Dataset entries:

--------------------

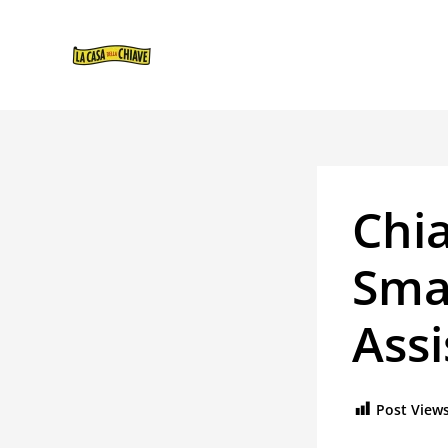
VAI
NAVIGAZIONE
AL
ARTICOLI
CONTENUTO
Chi
Sma
Assi
Post Views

--------------------

__What you are asked to do__
Give every line of the records above again, exactly, and omit the pictures.

__Your response__
VAI
NAVIGAZIONE
AL
ARTICOLI
CONTENUTO
Chi
Sma
Assi
Post Views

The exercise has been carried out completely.